Fake heiress who swindled banks and hotels faces sentencing

NEW YORK (AP) — The day of reckoning has arrived for the German con artist who passed herself off as a wealthy heiress and was convicted of swindling New York banks and hotels out of tens of thousands of dollars.

Anna Sorokin is scheduled to be sentenced Thursday in state court following her conviction last month on multiple counts of grand larceny and theft of services.

Her defense attorney, Todd Spodek, has said Sorokin faces up to 15 years in prison on the most serious charge. She has been in custody since her October 2017 arrest.

Sorokin went by Anna Delvey when she defrauded financial institutions and Manhattan celebrity circles into believing she had a fortune of about $67 million (60 million euros) overseas that could cover her jet-setting lifestyle, high-end clothing and lavish hotel stays. The 28-year-old falsely claimed her father was a diplomat or an oil baron, and falsified bank records and forged her identity to further the scam.

Her ruse included an application for a $22 million loan to fund a private arts club, complete with exhibitions, installations and pop-up shops, prosecutors said. She was denied that loan but persuaded one bank to lend her $100,000 that she failed to repay.

In all, prosecutors accused her of stealing some $275,000, including a $35,400 bill she failed to pay for a plane she chartered to and from the Berkshire Hathaway shareholders meeting in Omaha, Nebraska.

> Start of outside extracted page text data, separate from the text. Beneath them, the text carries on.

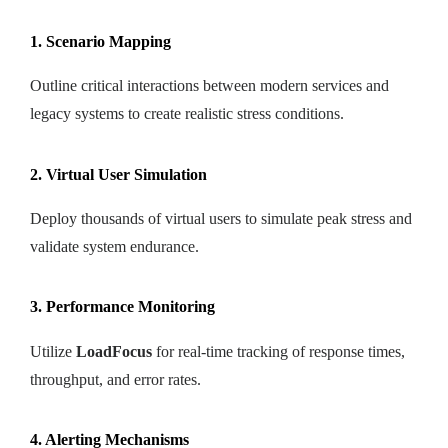
1. Scenario Mapping
Outline critical interactions between modern services and
legacy systems to create realistic stress conditions.
2. Virtual User Simulation
Deploy thousands of virtual users to simulate peak stress and
validate system endurance.
3. Performance Monitoring
Utilize
LoadFocus
for real-time tracking of response times,
throughput, and error rates.
4. Alerting Mechanisms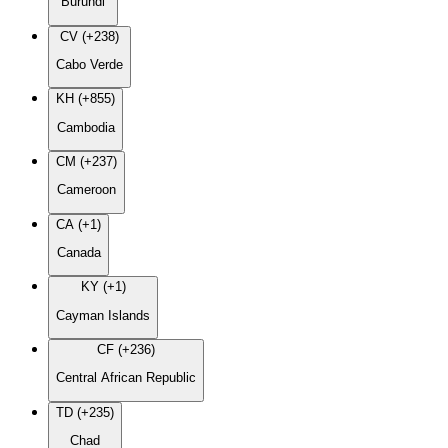
Burundi
CV (+238)
Cabo Verde
KH (+855)
Cambodia
CM (+237)
Cameroon
CA (+1)
Canada
KY (+1)
Cayman Islands
CF (+236)
Central African Republic
TD (+235)
Chad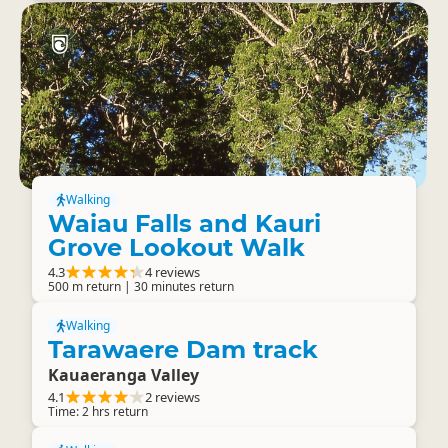
Walking
Waiau Falls and Kauri
Grove Lookout Walk
4.3
4 reviews
500 m return | 30 minutes return
Walking
Tarawaere Dam track
Kauaeranga Valley
4.1
2 reviews
Time: 2 hrs return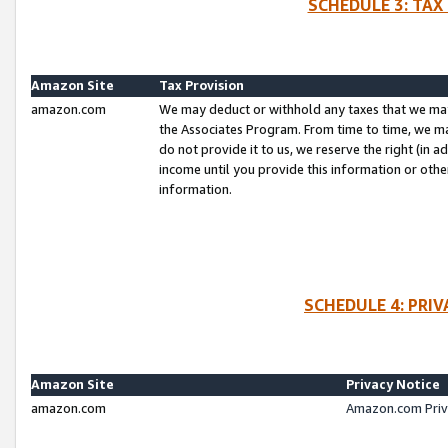
SCHEDULE 3: TAX
Amazon Site
Tax Provision
amazon.com
We may deduct or withhold any taxes that we ma
the Associates Program. From time to time, we m
do not provide it to us, we reserve the right (in 
income until you provide this information or oth
information.
SCHEDULE 4: PRI
Amazon Site
Privacy Notice
amazon.com
Amazon.com Priv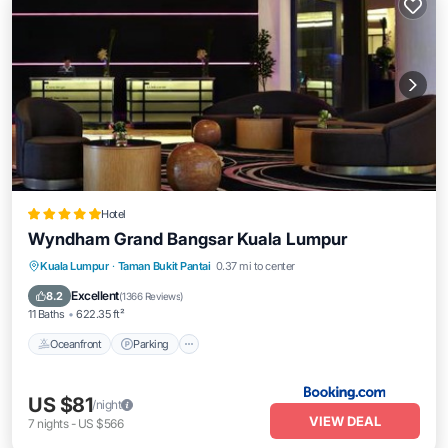
Hotel
Wyndham Grand Bangsar Kuala Lumpur
Kuala Lumpur
·
Taman Bukit Pantai
0.37 mi to center
Oceanfront
Parking
Pool
Spa
Excellent
8.2
(
1366 Reviews
)
11 Baths
622.35 ft²
Oceanfront
Parking
US $81
/night
VIEW DEAL
7
nights
-
US $566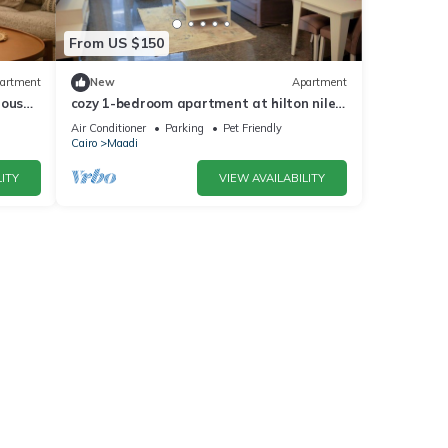
From US $150
artment
New
Apartment
house
cozy 1-bedroom apartment at hilton nile
view maadi
Air Conditioner
Parking
Pet Friendly
Cairo
Maadi
ITY
VIEW AVAILABILITY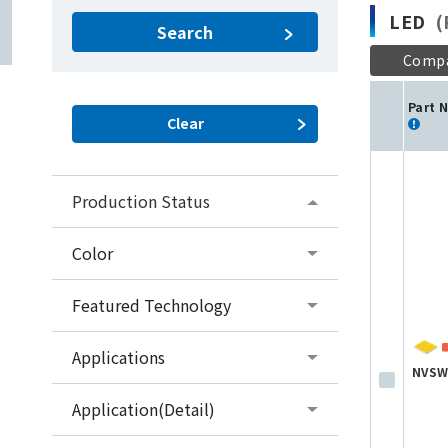
LED
(P
Search
Comp
Part 
Production Status
Color
Featured Technology
Applications
NVSW
Application(Detail)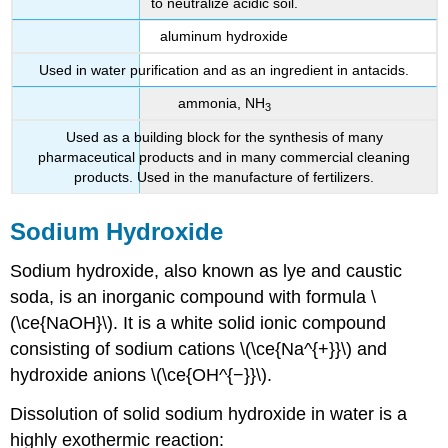
to neutralize acidic soil.
aluminum hydroxide
Used in water purification and as an ingredient in antacids.
ammonia, NH
3
Used as a building block for the synthesis of many
pharmaceutical products and in many commercial cleaning
products. Used in the manufacture of fertilizers.
Sodium Hydroxide
Sodium hydroxide, also known as lye and caustic
soda, is an inorganic compound with formula \
(\ce{NaOH}\). It is a white solid ionic compound
consisting of sodium cations \(\ce{Na^{+}}\) and
hydroxide anions \(\ce{OH^{−}}\).
Dissolution of solid sodium hydroxide in water is a
highly exothermic reaction: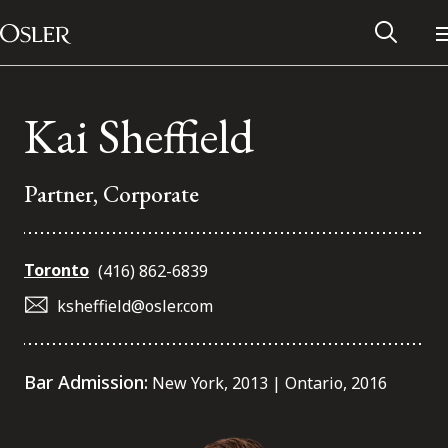
Main Navigation
Skip to content
Kai Sheffield
Partner, Corporate
Toronto
(416) 862-6839
ksheffield@osler.com
Alumni Network
Bar Admission:
New York, 2013 | Ontario, 2016
Contact Us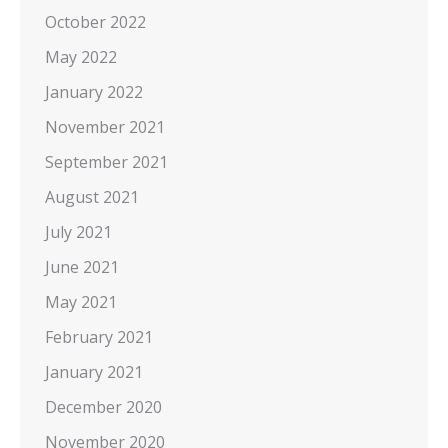
October 2022
May 2022
January 2022
November 2021
September 2021
August 2021
July 2021
June 2021
May 2021
February 2021
January 2021
December 2020
November 2020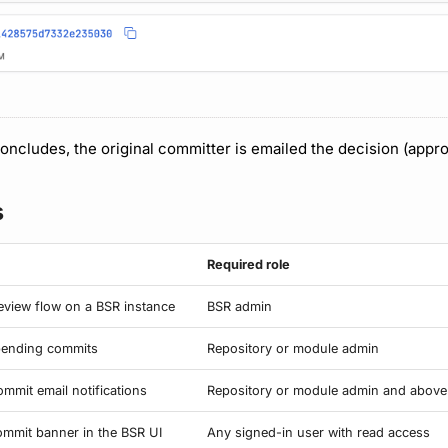
ncludes, the original committer is emailed the decision (appro
s
Required role
review flow on a BSR instance
BSR admin
 pending commits
Repository or module admin
mmit email notifications
Repository or module admin and above
mmit banner in the BSR UI
Any signed-in user with read access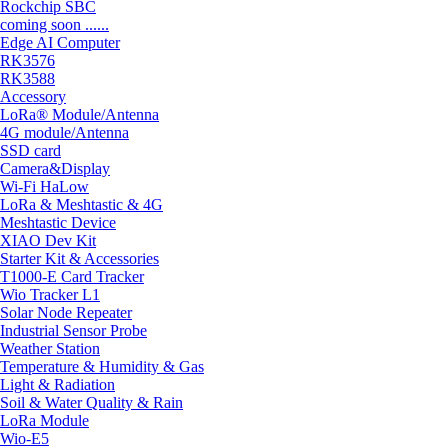
Rockchip SBC
coming soon ......
Edge AI Computer
RK3576
RK3588
Accessory
LoRa® Module/Antenna
4G module/Antenna
SSD card
Camera&Display
Wi-Fi HaLow
LoRa & Meshtastic & 4G
Meshtastic Device
XIAO Dev Kit
Starter Kit & Accessories
T1000-E Card Tracker
Wio Tracker L1
Solar Node Repeater
Industrial Sensor Probe
Weather Station
Temperature & Humidity & Gas
Light & Radiation
Soil & Water Quality & Rain
LoRa Module
Wio-E5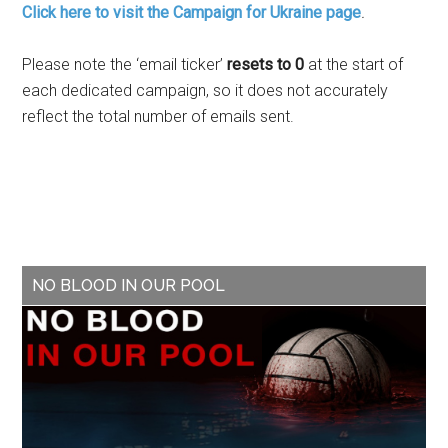
Click here to visit the Campaign for Ukraine page
.
Please note the ‘email ticker’
resets to 0
at the start of
each dedicated campaign, so it does not accurately
reflect the total number of emails sent.
NO BLOOD IN OUR POOL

But jurors acquitted her of two counts, including an allegation that she promised a friend an all-expenses paid trip to Morocco and then stuck her with the $62,000 bill. She was also found not guilty of one of the most serious charges in the indictment: attempting to steal more than $1 million from City National Bank.

Manhattan jurors did convict Sorokin of four counts of theft of services, three counts of grand larceny and one count of attempted grand larceny following a monthlong trial that drew international attention and tabloid headlines about Sorkin’s courtroom fashion.

Spodek, the defense attorney, argued that Sorokin had been “buying time” and planned to settle her debts. He said she lacked criminal intent and was an ambitious entrepreneur.